NVIDIA’s most anticipated chip — GP100 aka ‘Big Pascal’ — could feature a massive performance upgrade compared to previous generation.
NVIDIA Pascal GP100: 12 TFLOPS SP, 4 TFLOPS DP?
Presentation dated from June 2015 created by Manuel Ujaldon, a Spanish university professor and ‘CUDA Fellow’, reveals that NVIDIA is planning a new chip based on Pascal architecture that could feature 4 TFLOPs double precision computing performance and 3 times higher single precision performance (12 TFLOPs)

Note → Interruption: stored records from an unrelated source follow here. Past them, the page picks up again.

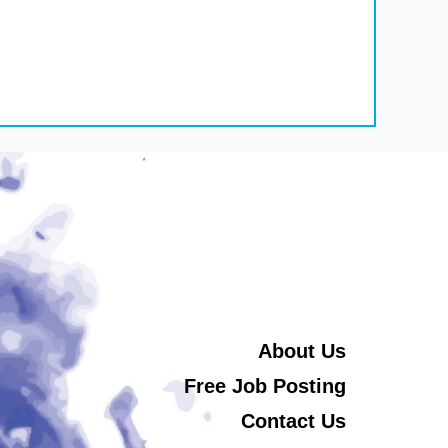
About Us
Free Job Posting
Contact Us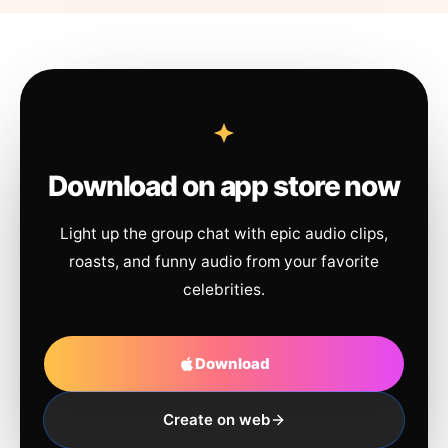
Download on app store now
Light up the group chat with epic audio clips,
roasts, and funny audio from your favorite
celebrities.
Download
Create on web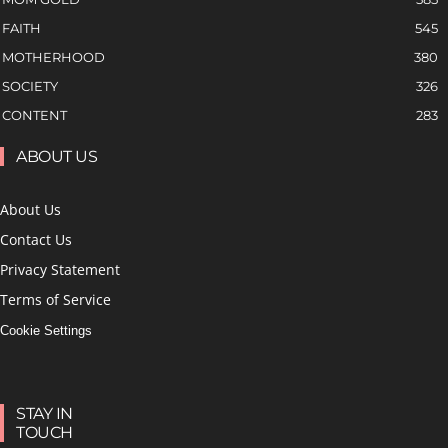
FAITH
545
MOTHERHOOD
380
SOCIETY
326
CONTENT
283
ABOUT US
About Us
Contact Us
Privacy Statement
Terms of Service
Cookie Settings
STAY IN
TOUCH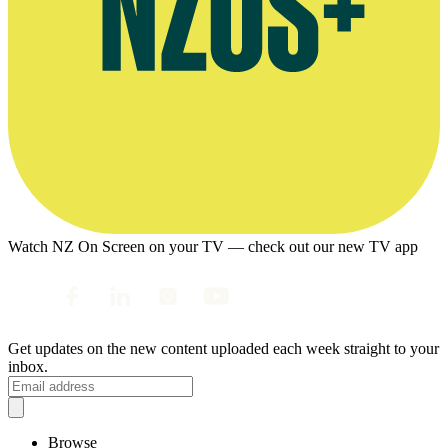
Watch NZ On Screen on your TV — check out our new TV app
Get updates on the new content uploaded each week straight to your
inbox.
Browse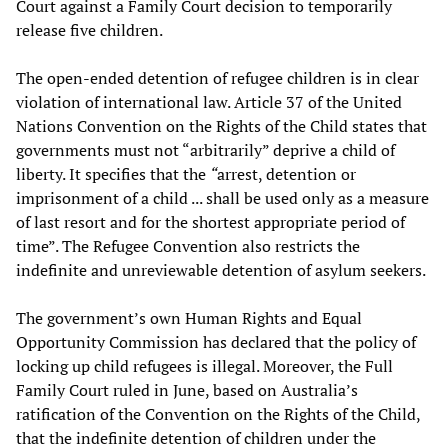
Court against a Family Court decision to temporarily
release five children.
The open-ended detention of refugee children is in clear
violation of international law. Article 37 of the United
Nations Convention on the Rights of the Child states that
governments must not “arbitrarily” deprive a child of
liberty. It specifies that the
“
arrest, detention or
imprisonment of a child ... shall be used only as a measure
of last resort and for the shortest appropriate period of
time”. The Refugee Convention also restricts the
indefinite and unreviewable detention of asylum seekers.
The government’s own Human Rights and Equal
Opportunity Commission has declared that the policy of
locking up child refugees is illegal. Moreover, the Full
Family Court ruled in June, based on Australia’s
ratification of the Convention on the Rights of the Child,
that the indefinite detention of children under the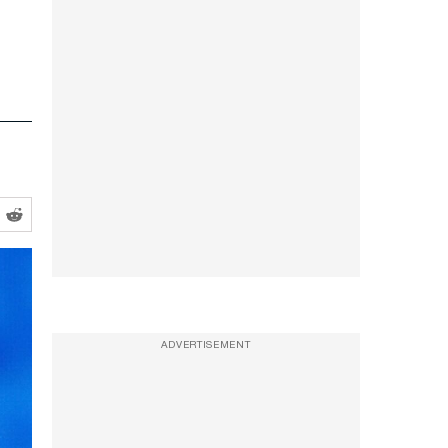
ADVERTISEMENT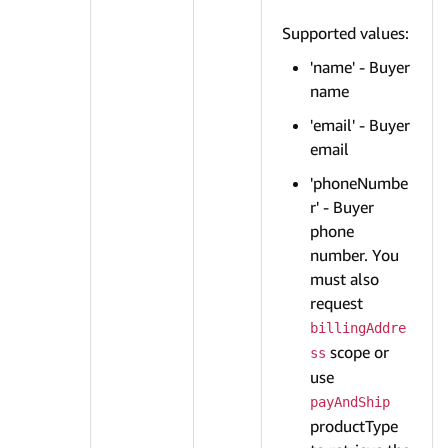
Supported values:
'name' - Buyer
name
'email' - Buyer
email
'phoneNumbe
r' - Buyer
phone
number. You
must also
request
billingAddre
scope or
ss
use
payAndShip
productType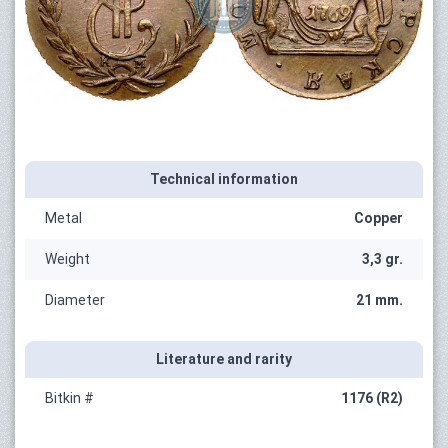
Technical information
Metal
Copper
Weight
3,3 gr.
Diameter
21 mm.
Literature and rarity
Bitkin #
1176 (R2)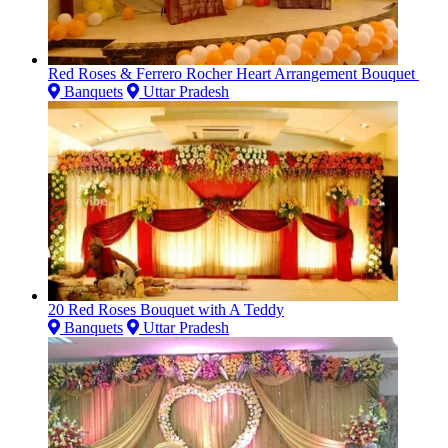
Red Roses & Ferrero Rocher Heart Arrangement Bouquet
Banquets
Uttar Pradesh
20 Red Roses Bouquet with A Teddy
Banquets
Uttar Pradesh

It means Pascal could feature 1/3 DP to SP ratio, similar to Kepler architecture, but different from ‘Single Precision Oriented’ Maxwell.
NVIDIA Pascal GP100 Computing Performance Ratio | |||||
Fabrication Process | Die Size | Native FP64 Rate | |||
---|---|---|---|---|---|
GP100 (Big Pascal) | FinFET | ? | 1/3 | ||
GM200 (Big Maxwell) | 28nm | 601mm2 | 1/32 | ||
GK110 (Big Kepler) | 28nm | 551mm2 | 1/3 | ||
GF110 (Big Fermi) | 40 nm | 520mm2 | 1/2 | ||
GT200 (Big Tesla) | 55 nm | 576mm2 | 1/8 |
More importantly computing performance gives us a hint on how many CUDA cores could Big Pascal have. Assuming GP100 has 1000 MHz core clock, the CUDA count would be 6144, twice as much as GM200. Of course the numbers shared by the professor are probably not very accurate, but we do believe they are based on information shared by NVIDIA itself, so it won’t hurt if we analyze them further.

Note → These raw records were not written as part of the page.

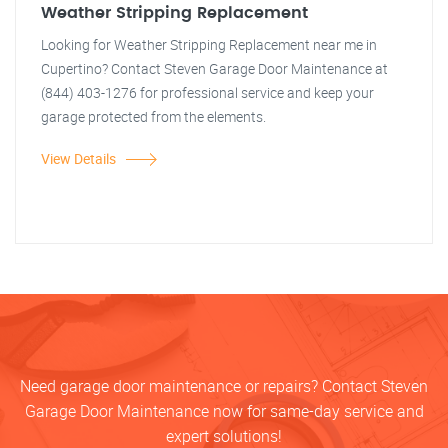
Weather Stripping Replacement
Looking for Weather Stripping Replacement near me in
Cupertino? Contact Steven Garage Door Maintenance at
(844) 403-1276 for professional service and keep your
garage protected from the elements.
View Details
Need garage door maintenance or repairs? Contact Steven
Garage Door Maintenance now for same-day service and
expert solutions!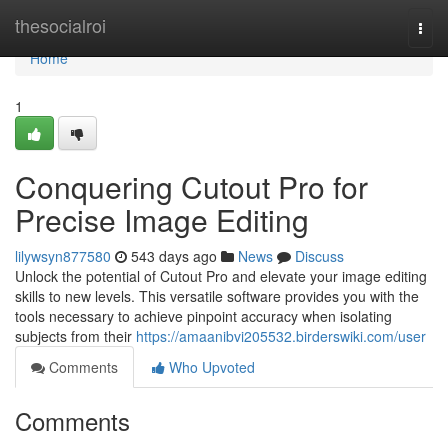
Home
thesocialroi
Togg
navi
Home
1
Conquering Cutout Pro for
Precise Image Editing
lilywsyn877580
543 days ago
News
Discuss
Unlock the potential of Cutout Pro and elevate your image editing
skills to new levels. This versatile software provides you with the
tools necessary to achieve pinpoint accuracy when isolating
subjects from their
https://amaanibvi205532.birderswiki.com/user
Comments
Who Upvoted
Comments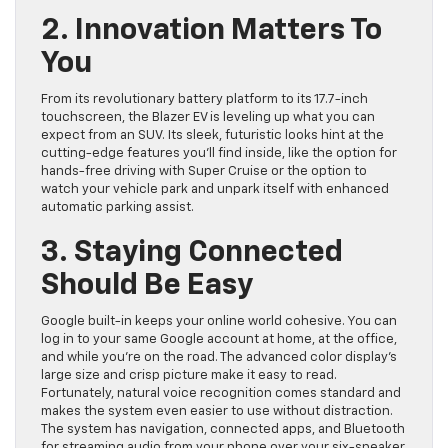
2. Innovation Matters To
You
From its revolutionary battery platform to its 17.7-inch
touchscreen, the Blazer EV is leveling up what you can
expect from an SUV. Its sleek, futuristic looks hint at the
cutting-edge features you’ll find inside, like the option for
hands-free driving with Super Cruise or the option to
watch your vehicle park and unpark itself with enhanced
automatic parking assist.
3. Staying Connected
Should Be Easy
Google built-in keeps your online world cohesive. You can
log in to your same Google account at home, at the office,
and while you’re on the road. The advanced color display’s
large size and crisp picture make it easy to read.
Fortunately, natural voice recognition comes standard and
makes the system even easier to use without distraction.
The system has navigation, connected apps, and Bluetooth
for streaming audio from your phone over your six-speaker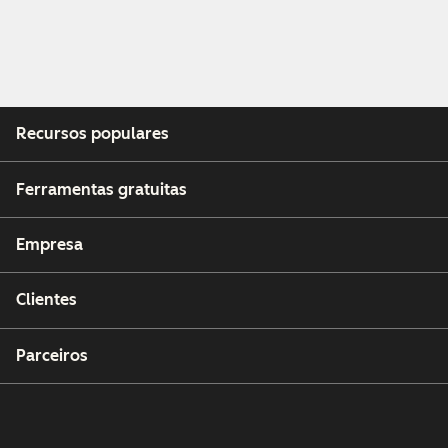
Recursos populares
Ferramentas gratuitas
Empresa
Clientes
Parceiros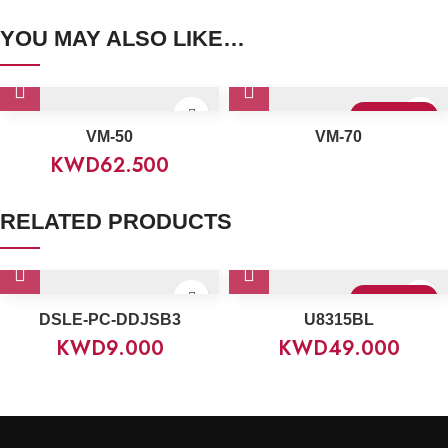
YOU MAY ALSO LIKE…
Sold Out
VM-50
VM-70
KWD
62.500
RELATED PRODUCTS
Sold Out
DSLE-PC-DDJSB3
U8315BL
KWD
9.000
KWD
49.000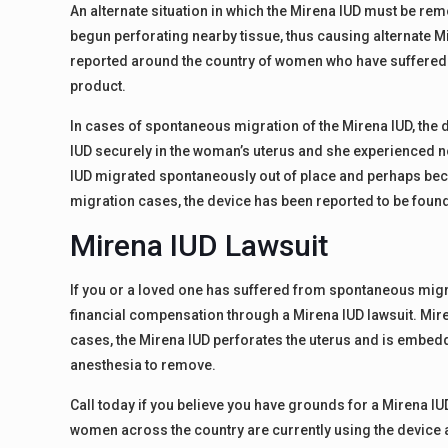
An alternate situation in which the Mirena IUD must be re
begun perforating nearby tissue, thus causing alternate 
reported around the country of women who have suffered fr
product.
In cases of spontaneous migration of the Mirena IUD, the d
IUD securely in the woman’s uterus and she experienced no
IUD migrated spontaneously out of place and perhaps bec
migration cases, the device has been reported to be found a
Mirena IUD Lawsuit
If you or a loved one has suffered from spontaneous migrat
financial compensation through a Mirena IUD lawsuit. Mir
cases, the Mirena IUD perforates the uterus and is embe
anesthesia to remove.
Call today if you believe you have grounds for a Mirena IU
women across the country are currently using the devic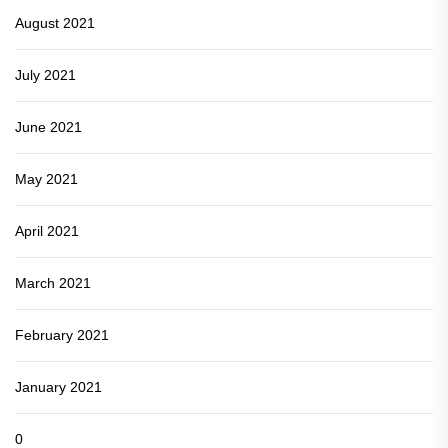
August 2021
July 2021
June 2021
May 2021
April 2021
March 2021
February 2021
January 2021
0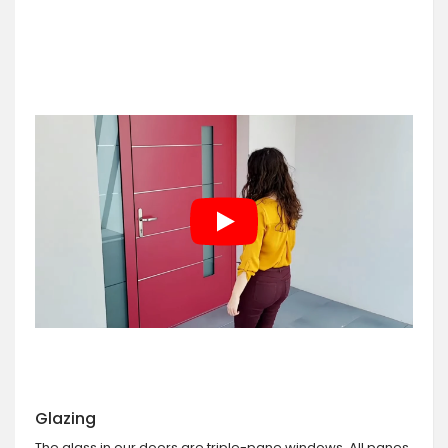
Glazing
The glass in our doors are triple-pane windows. All panes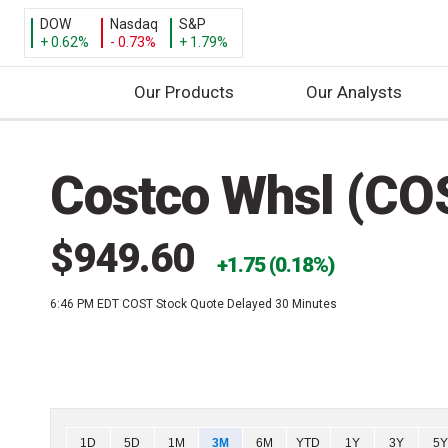
DOW
Nasdaq
S&P
+ 0.62%
- 0.73%
+ 1.79%
Our Products
Our Analysts
S
k
Costco Whsl (CO
i
p
t
$949.60
o
1.75 (0.18%)
c
6:46 PM EDT
COST Stock Quote Delayed 30 Minutes
o
n
t
e
n
t
Chart
1D
5D
1M
3M
6M
YTD
1Y
3Y
5Y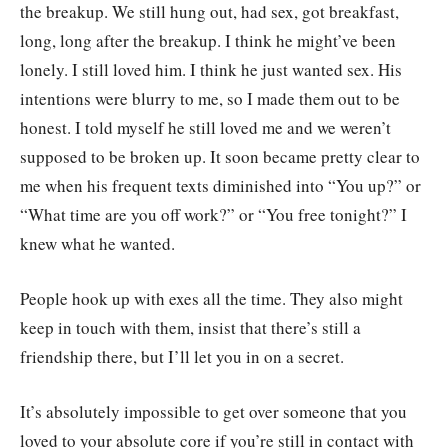
the breakup. We still hung out, had sex, got breakfast,
long, long after the breakup. I think he might’ve been
lonely. I still loved him. I think he just wanted sex. His
intentions were blurry to me, so I made them out to be
honest. I told myself he still loved me and we weren’t
supposed to be broken up. It soon became pretty clear to
me when his frequent texts diminished into “You up?” or
“What time are you off work?” or “You free tonight?” I
knew what he wanted.
People hook up with exes all the time. They also might
keep in touch with them, insist that there’s still a
friendship there, but I’ll let you in on a secret.
It’s absolutely impossible to get over someone that you
loved to your absolute core if you’re still in contact with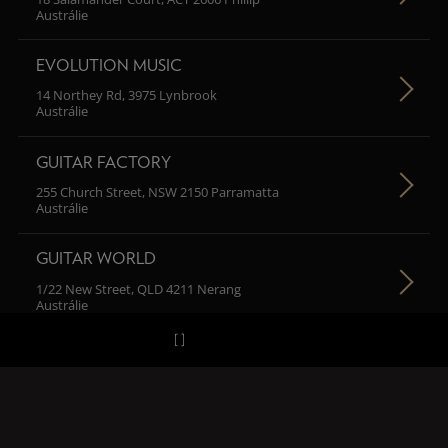
Austrálie
EVOLUTION MUSIC
14 Northey Rd, 3975 Lynbrook
Austrálie
GUITAR FACTORY
255 Church Street, NSW 2150 Parramatta
Austrálie
GUITAR WORLD
1/22 New Street, QLD 4211 Nerang
Austrálie
H MUSIC
102/67 Macarthur Street, NSW 2007 Ultimo
Austrálie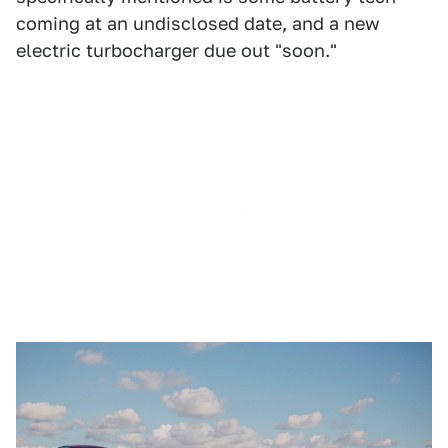
coming at an undisclosed date, and a new
electric turbocharger due out "soon."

Here’s an overview of how many cores could GP100 have assuming :
- 12 TFLOPs computing performance,
- various GPU clock speeds,
- Streaming Multiprocessor Pascal featuring 128 CUDA cores each (similar to Maxwell).

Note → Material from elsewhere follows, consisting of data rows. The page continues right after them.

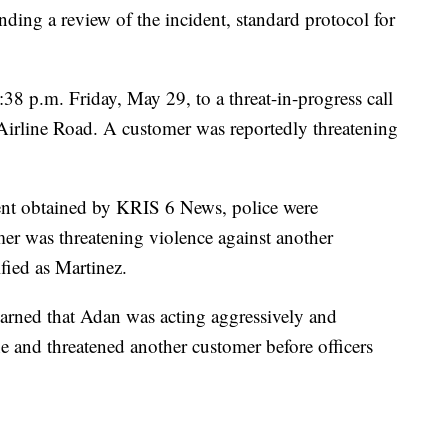
ding a review of the incident, standard protocol for
38 p.m. Friday, May 29, to a threat-in-progress call
Airline Road. A customer was reportedly threatening
ent obtained by KRIS 6 News, police were
mer was threatening violence against another
ified as Martinez.
arned that Adan was acting aggressively and
ne and threatened another customer before officers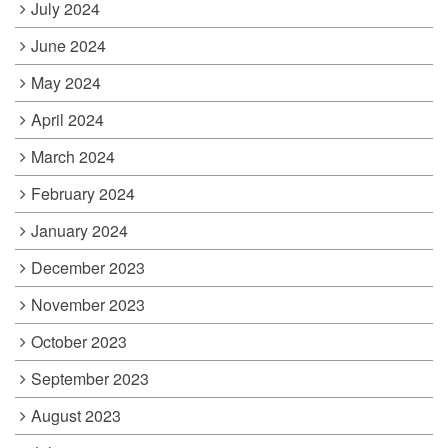
July 2024
June 2024
May 2024
April 2024
March 2024
February 2024
January 2024
December 2023
November 2023
October 2023
September 2023
August 2023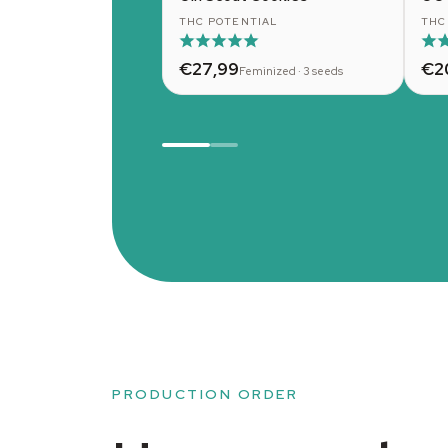
THC POTENTIAL
THC
€27,99
€2
Feminized · 3 seeds
PRODUCTION ORDER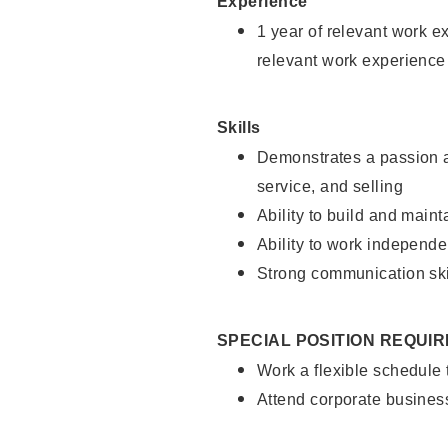
Experience
1 year of relevant work e
relevant work experience
Skills
Demonstrates a passion a
service, and selling
Ability to build and main
Ability to work independe
Strong communication ski
SPECIAL POSITION REQUI
Work a flexible schedule
Attend corporate busines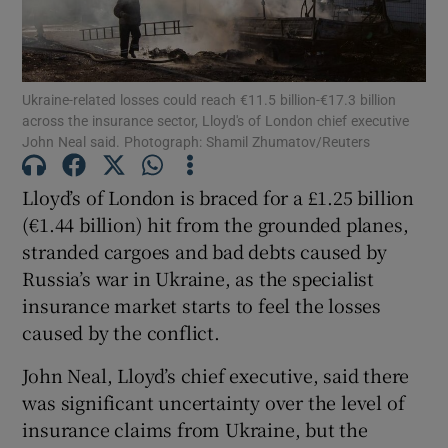
Ukraine-related losses could reach €11.5 billion-€17.3 billion
Show Motors sub sections
across the insurance sector, Lloyd's of London chief executive
John Neal said. Photograph: Shamil Zhumatov/Reuters
Lloyd’s of London is braced for a £1.25 billion
Show Podcasts sub sections
(€1.44 billion) hit from the grounded planes,
stranded cargoes and bad debts caused by
Russia’s war in Ukraine, as the specialist
insurance market starts to feel the losses
caused by the conflict.
Show Gaeilge sub sections
John Neal, Lloyd’s chief executive, said there
Show History sub sections
was significant uncertainty over the level of
insurance claims from Ukraine, but the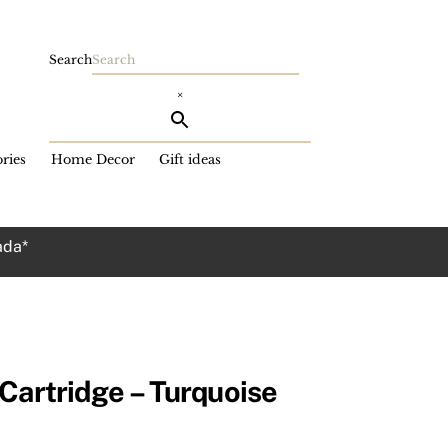
Search
×
ries
Home Decor
Gift ideas
ada*
Cartridge – Turquoise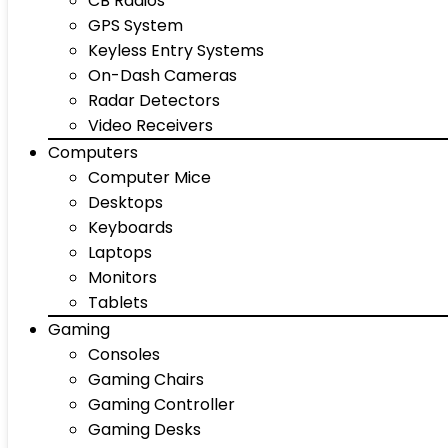
CB Radios
GPS System
Keyless Entry Systems
On-Dash Cameras
Radar Detectors
Video Receivers
Computers
Computer Mice
Desktops
Keyboards
Laptops
Monitors
Tablets
Gaming
Consoles
Gaming Chairs
Gaming Controller
Gaming Desks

NVIDIA Pascal GP100 CUDA Cores prediction (SP Performance = 12288000 FLOPS) | ||||
GPU Base Clock | CUDA Core Count | SMX Count | ||
---|---|---|---|---|
800 MHz | 7680 | 60 | ||
850 MHz | 7168 | 56 | ||
900 MHz | 6784 | 53 | ||
950 MHz | 6400 | 50 | ||
1000 MHz | 6144 | 48 | ||
1050 MHz | 5760 | 45 | ||
1100 MHz | 5504 | 43 | ||
1150 MHz | 5248 | 41 | ||
1200 MHz | 5120 | 40 |
In our predictions we have assumed that 5120 CUDA core count is the most suitable number for GP100. Of course such core count would be reserved for professional line at launch, with new TITAN successor coming at later date.
The GP104 could therefore have 20 SMX with 2560 CUDA cores on board, which should be enough to compete against GTX 980 Ti, as we are also getting HBM and FinFET with next generation GPUs.